Publié le 14/08/2017 à 14:32

Voici pourquoi Disney pourrait bien avoir signé la fin du cord-cutting

Publié le 14/08/2017 à 14:32

Ça va faire beaucoup de câbles à couper, tout ça... (Photo: 123RF)

On peut avoir toute la musique du monde (ou presque) pour 15$ par mois. Pour toutes les vidéos, ça coûte bien plus cher que le câble…


On semble avoir atteint un point d’inflexion dans le phénomène de la vidéo sur demande. Alors que les abonnés aux services de télé traditionnels quittent le navire massivement depuis plusieurs mois, optant pour des services web plus abordables et plus généreux comme Netflix (ou même YouTube), la tendance semble soudain partir dans une toute autre direction.


En annonçant son projet de lancer son propre service en ligne, Disney, dont les propriétés médiatiques sont nombreuses et comprennent notamment la chaîne sportive ESPN, incarne le moment-charnière du débranchement. Plusieurs internautes craignent soudainement que leur facture mensuelle totale pour s’abonner à tous ces services ne revienne plus élevée que celle d’un abonnement aux services traditionnels.

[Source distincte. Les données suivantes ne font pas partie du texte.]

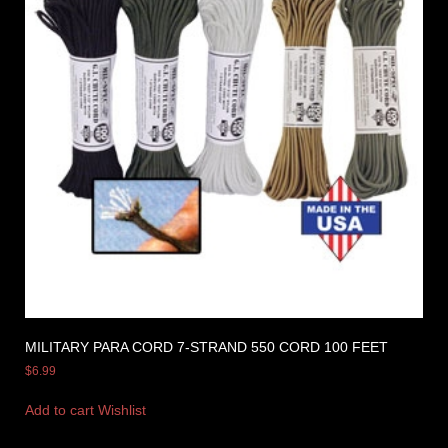
MILITARY PARA CORD 7-STRAND 550 CORD 100 FEET
$
6.99
Add to cart
Wishlist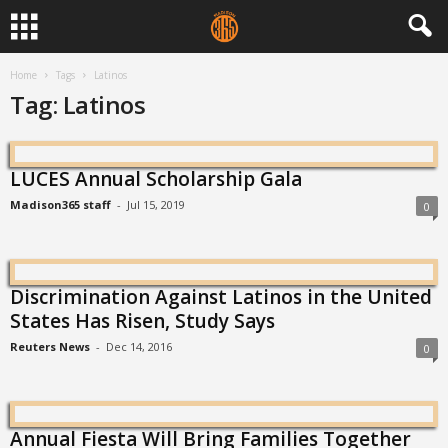
Home
Tags
Latinos
Tag: Latinos
LUCES Annual Scholarship Gala
Madison365 staff
-
Jul 15, 2019
0
Discrimination Against Latinos in the United
States Has Risen, Study Says
Reuters News
-
Dec 14, 2016
0
Annual Fiesta Will Bring Families Together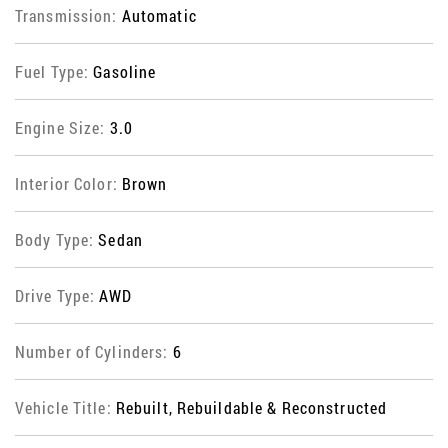
Transmission:
Automatic
Fuel Type:
Gasoline
Engine Size:
3.0
Interior Color:
Brown
Body Type:
Sedan
Drive Type:
AWD
Number of Cylinders:
6
Vehicle Title:
Rebuilt, Rebuildable & Reconstructed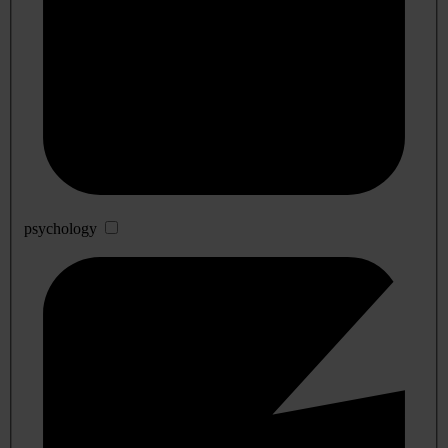
psychology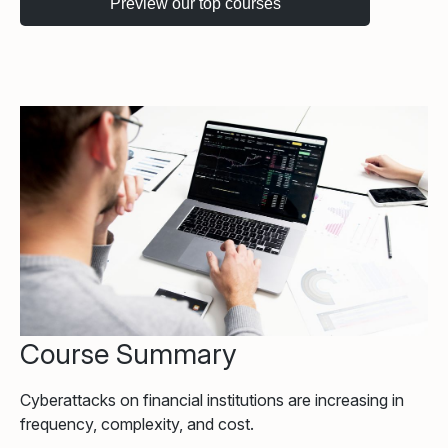
Course Summary
Cyberattacks on financial institutions are increasing in
frequency, complexity, and cost.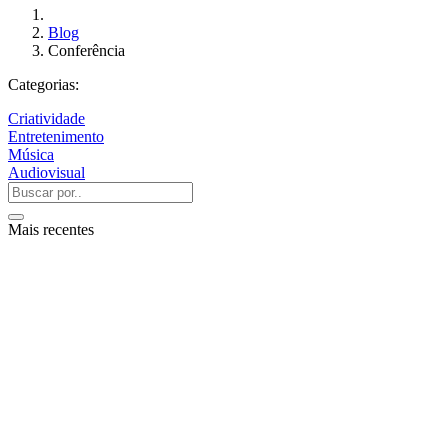
Blog
Conferência
Categorias:
Criatividade
Entretenimento
Música
Audiovisual
Mais recentes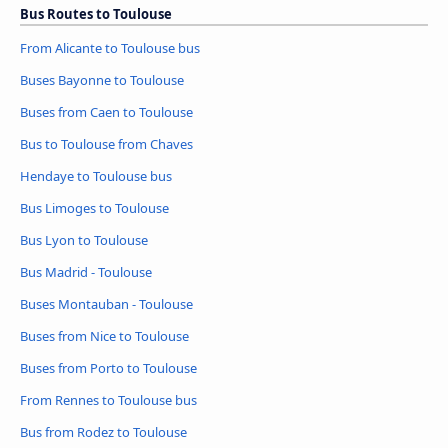
Bus Routes to Toulouse
From Alicante to Toulouse bus
Buses Bayonne to Toulouse
Buses from Caen to Toulouse
Bus to Toulouse from Chaves
Hendaye to Toulouse bus
Bus Limoges to Toulouse
Bus Lyon to Toulouse
Bus Madrid - Toulouse
Buses Montauban - Toulouse
Buses from Nice to Toulouse
Buses from Porto to Toulouse
From Rennes to Toulouse bus
Bus from Rodez to Toulouse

Au Canada, Sportsnet, filiale de Rogers, a lancé en début d’année SN Now, un service web permettant d’accéder à son contenu sans passer par un télédistribruteur. Coût mensuel du service? 25 dollars. Pas sûr que les téléspectateurs afflueront par milliers…


Netflix, qui a dévoilé des résultats trimestriels juste avant Disney, expliquait toutefois aux analystes il y a deux semaines que la compétition, c’est sain. «La bonne nouvelle, c’est que le marché est vaste et diversifié. YouTube délivre des milliards d’heures de divertissement chaque jour, nous délivrons un milliard d’heures chaque semaine. La télé linéaire est toujours aussi importante, le piratage est substantiel, et on compte des milliers d’autres produits et services partout dans le monde : HBO, Blim, Globoplay, FilmStruck, Hooq, iflix, Stan, etc.»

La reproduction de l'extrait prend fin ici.